Saturday, December 1, 2007

The Deer Hunt

When I was in High School I think I was like most teenagers. Go to school, go to church,maybe some extra-curricular activities after school. But the most important thing at that age is friends. I see it in my kids. My oldest daughter went through it when she was in school and now my middle daughter seems to focus all her attention on her friends and "hanging out". So I understand. I am even okay with it if they have good friends and I think at this point they do. With my oldest daughter it was tough. I remember the feelings of always wondering why she never wants to be home or with her family. It has really made it easier with my next daughter. I love it when I tell them "Believe me, I have been through all this stuff you are going through. I can remember what it is like". They look at me like a total alien. Man that makes me feel old.
I thought I had a real great group of friends in High School. They were so important to me and I thought that we would all be so close all of our lives. Well it hasn't worked out that way, which I have learned is much more common than I thought. I remain close with two friends. One I consider my "Best Friend" and the other I kind of think of more like a brother. I love both of them, but I seem to get into trouble with the "Best Friend" quite a bit. Or atleast everyone says so. His name is Brian and we are probably better for each other than our friends and family think. I will admit I have gotten in some trouble when I was with Brian but my hardcore drug use had nothing to do with him. The times that I have reached real lows in my life on account of the addiction I was a loner to be sure. In fact, I would purposely avoid both of my friends, Brian and my "brother" friend Doug.

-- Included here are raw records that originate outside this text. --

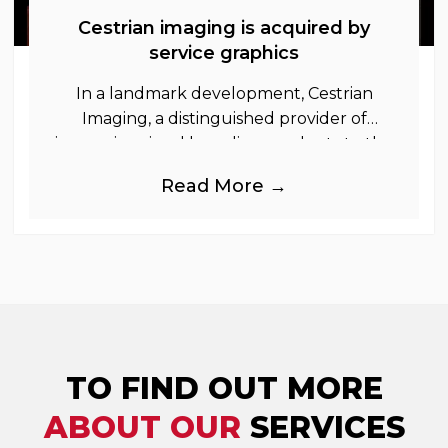
Cestrian imaging is acquired by
service graphics
In a landmark development, Cestrian
Imaging, a distinguished provider of
immersive visual branding products to the
UK Retail, Event and Out of Home
Read More →
industries, is
TO FIND OUT MORE
ABOUT OUR
SERVICES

It is hard to have people who you respect and care about see you so vulnerable and messed up. I ignored a lot of voice mails in those days, from friends and family.
Before I entered my first rehab, in fact before my addiction became a real problem I recall a time that Brian and I were planning to go deer hunting. It would have been our third year in a row going together, just the two of us. The first year we went together we both got a deer and to be honest I really had no desire to shoot another one. The next year the deer hunt was around 6 months after I started my business and I was doing well financially. The morning of the hunt I went to the nearest Honda dealership and bought a brand new 4-wheeler for the hunt. That year we were hunting near Logan Utah. The first year we had really gone all out. We went scouting for deer and we camped way up in the mountains right in the thick of things. So the second year we decided to get a hotel room in Logan and maybe take it a little easy. We basically got up in the morning and rode ATV's around the hills for awhile. Around 4 p.m. we would load up, head back to the room, get a shower and go to a nice restaurant for dinner. The first year we were in tents, up at 5:30 a.m. in our predetermined hunting spots. Then we hunted all day long and cooked our dinner over the fire at night. The second year we didn't even leave the hotel in the morning until after 9:30 a.m. We were not going to shoot any more bucks and that was alright with us. We were just having some fun. We were mixing a lot more drinking and taking drugs into our hunting experience. I don't think either of us really wanted to shoot another deer since we had both bagged bucks in the past and it is a lot of work.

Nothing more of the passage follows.